A Publication of WTVP

“Talent Wars” is a phrase I first heard during the dotcom era. Frankly, the phrase seemed overly dramatic. Growth was rampant, and there was high demand for those with the dotcom skillset. Yes, there were corporate winners and losers, but even the casualties of business were largely due to failed business plans, lack of capital, or a variety of other factors that excluded a sole lack of talent.

In 2013, I began hearing the phrase again, and nowadays with increasing regularity. This time, the shoe is fitting. What is the problem? Lack of growth is the symptom of a bigger problem, which is a two-fold lack of talent. First, there simply aren’t enough “soldiers,” with 27.25 million fewer Gen-Xers than Boomers. Secondly, you might argue that talent was missing in the 1990s and early 2000s, too, so I add that the war now is for the right talent.

In the dotcom era, you could find and overpay a few superheroes to create growth. I witnessed this firsthand during a five-plus-year stint with a tech-based company that grew from 13 employees to 41. In today’s team-centric environment, though, finding and developing the right team can have your business performing even if the economy is not.

To some degree, we have our dotcom friends to thank when it comes to finding potential talent. Pre-hire and developmental assessments aid greatly in finding potential talent.

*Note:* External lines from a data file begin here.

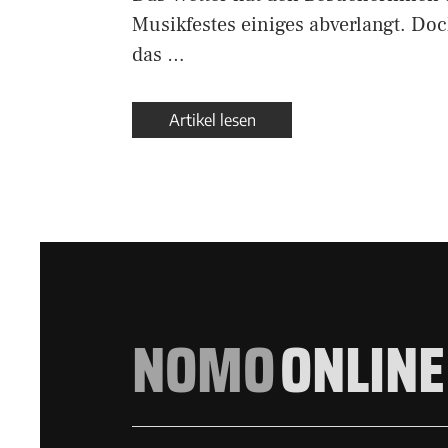
Musikfestes einiges abverlangt. Doc
das …
Artikel lesen
NOMO
ONLINE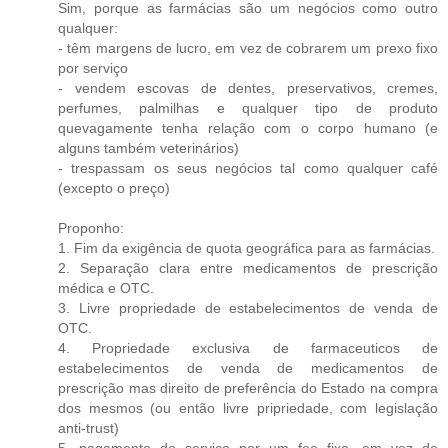
Sim, porque as farmácias são um negócios como outro
qualquer:
- têm margens de lucro, em vez de cobrarem um prexo fixo
por serviço
- vendem escovas de dentes, preservativos, cremes,
perfumes, palmilhas e qualquer tipo de produto
quevagamente tenha relação com o corpo humano (e
alguns também veterinários)
- trespassam os seus negócios tal como qualquer café
(excepto o preço)
Proponho:
1. Fim da exigência de quota geográfica para as farmácias.
2. Separação clara entre medicamentos de prescrição
médica e OTC.
3. Livre propriedade de estabelecimentos de venda de
OTC.
4. Propriedade exclusiva de farmaceuticos de
estabelecimentos de venda de medicamentos de
prescrição mas direito de preferência do Estado na compra
dos mesmos (ou então livre pripriedade, com legislação
anti-trust)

That’s all a new employee is: potential. Past performance does not guarantee future results, right? But you can stack the deck toward a future of growth by starting with assessments (Who) and then nailing the job description and compensation (What) and the ideal location of the work performed (Where). That’s the tactical half.

The strategic half is the When, Why and How. That’s the developmental side of the right team, and that’s where the war is won and lost. It was time-consuming and expensive to unearth the potential, wasn’t it? So don’t lose it. Develop the human capital—or risk becoming a business casualty.

While that sounds harsh, I think about a friend who had at least three franchises that were busy when I visited them frequently. As he began to shutter them, I had to ask why. “The product is a money-maker, and finding capital isn’t the problem. Foot traffic is sufficient. I just can’t keep the right people.” Hindsight reveals an argument that too much time was spent on the What and not the Why.

When is the timing that your managers, supervisors and leaders take individual contributors to the next level of skill and motivation. You can’t assume they know that, but they can learn the When because it is a science, as well as an art.

The crux of Why is defining the motivation and engagement of your team. If you think salary is a big part of retention (it is not) and your focus is overly on that What, you’re at risk of losing the war. Engagement is discretionary effort on behaviors such as time spent on job activities, positive attitude, and collaboration with fellow employees. Motivation drives the willingness to demonstrate these behaviors.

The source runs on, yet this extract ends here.